The sweet sludge beloved by bakers isn't a toxin, of course, but the volume of it that has entered the sheltered harbor is expected to throw a delicate ecosystem off balance. The first stage of that domino effect is already being felt: Crews from the Department of Health have spent whole days lifting hundreds of dead fish out of the water. As one diver told NBC's Honolulu affiliate KHNL: "Everything is dead."

The thing is, "molasses and sea water is a pretty unusual combination," Paul Kemp, associate director of the Center for Microbial Oceanography in Hawaii, told NBC News. 

While ocean spill cleanups often involve oil, molasses as a substance is very different. For starters, oil floats, but molasses sinks. To Kemp, this spill more closely resembles the spillage of raw sewage into the ocean. "It's relatively fresh material, it's organic-rich, it's heavy," he said. "All of those things would be somewhat comparable."

Molasses in seawater "can form a soup that clogs the gills of sealife and may otherwise smother plants and animals living on the seafloor," Mark Hixon, professor of marine biology at the University of Hawaii wrote to NBC News in an email. 

Eventually, the molasses will leave the harbor naturally, dissolved in water and flushed out by the currents. But estimating how long that will take is difficult, and depends on the movement of the currents, experts told NBC News.

An eel that washed ashore tries to get back to the water in Keehi Lagoon after a massive molasses spill from a Matson cargo ship in Honolulu, Hawaii, ...
An eel that washed ashore tries to get back to the water in Keehi Lagoon.Hugh Gentry / Reuters

While everyone waits for the molasses to dissolve out, though, marine biologists will be bracing for the secondary fallout. Its sugary content becomes an unexpected bonanza for a whole range of marine microbes. Researchers like Hixon expect it will trigger a feeding frenzy among bacteria that live in the ocean, which will seize the opportunity to multiply swiftly. 

Though the bacteria will be helpfully breaking down the molasses, in doing so, they'll strip the oxygen from water, choking other sea life in the area. The extra nutrients could even trigger some harmful algal blooms, Hixon said. 

So far, Matson Navigation — which operates the pipeline that inadvertently spewed the 233,000 gallons of molasses into Honolulu Harbor — and the Hawaii State Department of Health, which is leading the cleanup, are betting on natural flushing of the harbor by ocean currents to drag the slime out to sea. The department said in a press release that it would "monitor the plume and judge how long it will take to flush out to sea."

But if the fish die-off starts to get dire, there may be other options.

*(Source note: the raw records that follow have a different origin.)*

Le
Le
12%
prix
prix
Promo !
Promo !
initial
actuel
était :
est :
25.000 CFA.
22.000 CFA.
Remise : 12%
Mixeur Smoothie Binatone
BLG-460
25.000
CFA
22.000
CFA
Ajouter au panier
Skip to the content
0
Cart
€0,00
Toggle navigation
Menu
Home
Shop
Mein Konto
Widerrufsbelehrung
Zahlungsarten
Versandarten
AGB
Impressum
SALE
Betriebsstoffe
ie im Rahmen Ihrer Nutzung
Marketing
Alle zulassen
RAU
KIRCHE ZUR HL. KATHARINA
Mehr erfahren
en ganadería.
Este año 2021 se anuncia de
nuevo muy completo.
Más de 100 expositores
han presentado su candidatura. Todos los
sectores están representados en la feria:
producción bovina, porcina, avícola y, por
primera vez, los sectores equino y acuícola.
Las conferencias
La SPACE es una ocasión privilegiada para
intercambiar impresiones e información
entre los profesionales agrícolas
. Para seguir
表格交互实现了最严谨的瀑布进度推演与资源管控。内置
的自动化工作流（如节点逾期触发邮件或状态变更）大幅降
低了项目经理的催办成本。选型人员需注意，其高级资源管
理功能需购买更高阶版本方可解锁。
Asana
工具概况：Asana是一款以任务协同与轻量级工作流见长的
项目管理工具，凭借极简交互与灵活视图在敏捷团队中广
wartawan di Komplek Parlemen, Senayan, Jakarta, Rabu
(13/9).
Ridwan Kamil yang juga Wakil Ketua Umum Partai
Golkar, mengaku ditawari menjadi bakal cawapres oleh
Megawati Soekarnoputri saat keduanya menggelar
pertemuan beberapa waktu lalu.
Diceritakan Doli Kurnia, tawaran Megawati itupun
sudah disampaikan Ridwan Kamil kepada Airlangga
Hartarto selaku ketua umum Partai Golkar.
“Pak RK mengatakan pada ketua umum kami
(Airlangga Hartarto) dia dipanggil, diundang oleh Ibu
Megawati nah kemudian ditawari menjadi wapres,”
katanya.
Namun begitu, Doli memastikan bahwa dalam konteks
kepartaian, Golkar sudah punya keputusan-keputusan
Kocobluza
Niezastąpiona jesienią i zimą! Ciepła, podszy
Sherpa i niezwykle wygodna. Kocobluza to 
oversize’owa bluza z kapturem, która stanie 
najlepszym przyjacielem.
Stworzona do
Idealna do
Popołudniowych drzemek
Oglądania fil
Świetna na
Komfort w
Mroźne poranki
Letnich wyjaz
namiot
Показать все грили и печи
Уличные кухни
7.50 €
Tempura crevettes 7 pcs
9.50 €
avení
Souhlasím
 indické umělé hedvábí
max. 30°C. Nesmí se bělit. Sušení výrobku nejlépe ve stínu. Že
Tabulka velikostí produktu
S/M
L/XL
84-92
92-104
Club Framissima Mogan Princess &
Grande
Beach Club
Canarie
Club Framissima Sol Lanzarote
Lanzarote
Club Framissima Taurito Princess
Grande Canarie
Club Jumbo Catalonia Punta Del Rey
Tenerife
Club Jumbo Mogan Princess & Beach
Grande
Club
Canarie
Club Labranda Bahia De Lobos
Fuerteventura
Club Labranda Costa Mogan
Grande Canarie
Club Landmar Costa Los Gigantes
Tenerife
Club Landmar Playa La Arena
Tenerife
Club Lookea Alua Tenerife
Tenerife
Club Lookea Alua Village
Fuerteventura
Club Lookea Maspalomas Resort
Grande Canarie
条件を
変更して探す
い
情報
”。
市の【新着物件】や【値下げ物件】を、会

Nancy Kinner, an oil cleanup expert and professor of civil engineer at the University of New Hampshire told NBC News that the molasses is similar to some thick crude oils, which have spilled and sunk in the open ocean. 

Prototypes of underwater vacuums that can suck up submerged oil have been tested by the Coast Guard research crews: "They're designed to vacuum up the oil, to remove it from the bottom," she said. "Something like that could be deployed but you'd need to get it out there and mobilize it."

Kinner is conducting research on thick crude and bitumen cleanups in her lab. And guess what she's been using in the lab as a stand-in for the heavy oil. Give up? Molasses.